On Christmas Eve, I dropped by Hourglass Boston, a pop-up boutique a few blocks from Fenway Park run by Nicole Fichera, a former architect, and Erin Robertson, a fashion designer who won the reality show “Project Runway” a few seasons back. It was the end of a four-month run on Boylston Street, and there was still a steady stream of shoppers perusing Robertson’s line of apparel, along with throw pillows, coasters, and laser-cut acrylic earrings. The whole store was bursting with color, and it was curated with a focus on female artists and entrepreneurs.
“This is not easy,” Fichera said. “You need to understand how real estate and space works, and you definitely need connections.”
She and Robertson had initially pitched their idea to a Brookline real estate firm, Isenberg Projects, which put them in touch with Samuels & Associates, the development company that has built many projects in the Fenway. That got them access to space in a Samuels building. A sponsorship arrangement with Allmodern, a home furnishings website owned by Boston-based Wayfair, helped Fichera and Robertson get free furniture and wallpaper to decorate it.
So how might we lower the threshold to more businesses like Hourglass, in more places around Massachusetts? I asked real estate brokers, entrepreneurs, attorneys, and economic development officials for their ideas. After listening to a lot of grousing about how hard it is to persuade landlords to take on unproven, short-term tenants who often want a break on the rent, six ideas floated to the top.
Write the playbook
Fichera says every entrepreneur who wants to try out a new concept in a pop-up essentially has to learn the process from scratch. Assembling a playbook of the key steps — from creating a marketing plan to getting insurance to choosing a point-of-sale system — would be a big help, she says. A business group like the Retailers Association of Massachusetts could convene retailers who’ve gone from pop-up to permanency — such as Ministry of Supply, the men’s apparel merchant on Newbury Street — to gather their advice and distill it into a short document.
Build the database
Chambers of commerce, city agencies, or groups such as the Commercial Brokers Association might create an online database of landlords open to hosting pop-ups. Wil Catlin, managing director at Boston Realty Advisors, says finding pop-up space is very much a word-of-mouth process: Call a lot of brokers and landlords, and you might luck out. But, Catlin says, “If you reached out to landlords and said, ‘Would you be interested in entertaining a pop-up store in the future?’ I bet the majority would say yes.”

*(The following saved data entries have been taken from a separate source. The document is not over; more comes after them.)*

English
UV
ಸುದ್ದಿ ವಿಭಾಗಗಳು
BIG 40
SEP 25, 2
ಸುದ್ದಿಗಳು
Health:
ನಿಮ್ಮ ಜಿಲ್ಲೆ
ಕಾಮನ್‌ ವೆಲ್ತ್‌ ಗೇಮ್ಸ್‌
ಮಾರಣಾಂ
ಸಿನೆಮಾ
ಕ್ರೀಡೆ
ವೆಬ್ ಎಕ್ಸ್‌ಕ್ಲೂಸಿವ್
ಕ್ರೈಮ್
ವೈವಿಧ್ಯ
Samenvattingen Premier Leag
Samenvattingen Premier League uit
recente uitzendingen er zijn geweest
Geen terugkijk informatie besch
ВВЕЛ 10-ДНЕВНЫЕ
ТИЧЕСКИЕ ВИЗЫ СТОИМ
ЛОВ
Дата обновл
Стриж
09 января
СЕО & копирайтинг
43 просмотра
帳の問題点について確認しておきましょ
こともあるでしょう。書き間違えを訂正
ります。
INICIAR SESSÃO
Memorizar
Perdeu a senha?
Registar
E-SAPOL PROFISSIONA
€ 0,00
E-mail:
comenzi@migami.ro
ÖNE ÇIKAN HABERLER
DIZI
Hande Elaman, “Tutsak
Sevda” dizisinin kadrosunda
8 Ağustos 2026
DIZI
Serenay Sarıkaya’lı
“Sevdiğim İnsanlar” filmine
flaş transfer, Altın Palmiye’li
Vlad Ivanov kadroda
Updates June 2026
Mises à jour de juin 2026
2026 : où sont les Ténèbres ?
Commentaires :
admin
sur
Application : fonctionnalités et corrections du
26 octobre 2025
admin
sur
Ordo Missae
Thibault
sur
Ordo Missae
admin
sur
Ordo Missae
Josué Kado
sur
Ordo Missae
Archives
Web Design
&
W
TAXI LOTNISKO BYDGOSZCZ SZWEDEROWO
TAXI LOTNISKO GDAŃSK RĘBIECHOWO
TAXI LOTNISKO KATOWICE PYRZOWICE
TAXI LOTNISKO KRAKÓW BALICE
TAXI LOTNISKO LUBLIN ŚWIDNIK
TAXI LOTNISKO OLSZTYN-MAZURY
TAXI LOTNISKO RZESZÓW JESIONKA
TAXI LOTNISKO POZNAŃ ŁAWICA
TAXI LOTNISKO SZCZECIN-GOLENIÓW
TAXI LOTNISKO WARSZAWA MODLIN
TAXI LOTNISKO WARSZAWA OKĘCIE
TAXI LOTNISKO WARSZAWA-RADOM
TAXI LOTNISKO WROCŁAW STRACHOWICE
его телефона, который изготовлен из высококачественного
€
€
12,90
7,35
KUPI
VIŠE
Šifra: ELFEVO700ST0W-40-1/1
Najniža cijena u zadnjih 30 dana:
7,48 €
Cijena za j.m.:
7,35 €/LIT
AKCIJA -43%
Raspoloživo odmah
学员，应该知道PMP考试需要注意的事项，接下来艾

Cities and towns could consider partial tax abatements for landlords who host short-term tenants, as an alternative to having the space sit vacant. Jen Faigel, executive director of Commonwealth Kitchen, a nonprofit that supports food industry entrepreneurs, suggests tax abatements could be tied to physical improvements so a temporary tenant could just move in without needing to upgrade. “Give landlords a cash incentive to want to invest in making a space ready for a tenant,” Faigel says.
Making it hard to get a certificate of occupancy for an unused space is one way to ensure that it stays empty. Yet that’s the case in many cities and towns, says Mimi Graney, downtown coordinator for Chelsea and the founder of Somerville’s Union Square Main Streets organization. And, Graney adds, “Cities should stop getting hung up on zoning that requires a ‘change in use.’ For example, some communities require a formal process for changes in use from, say, a shoe store to a bookstore.”
Banks and insurance brokerages often want to show they support entrepreneurship. They could choose one pop-up entrepreneur a year and offer to cover some of the costs of furnishing a space, marketing the pop-up, or insuring the whole endeavor.
Rev the promotions
Rather than expecting every pop-up to independently build its own customer base, what if there were one account on social media that promoted all pop-ups in a region, such as in MetroWest or on Cape Cod? That would be the perfect project for a civic-minded marketing or public relations agency. That way, consumers interested in checking out the newest retail experiments wouldn’t have to sleuth them out or stumble across them.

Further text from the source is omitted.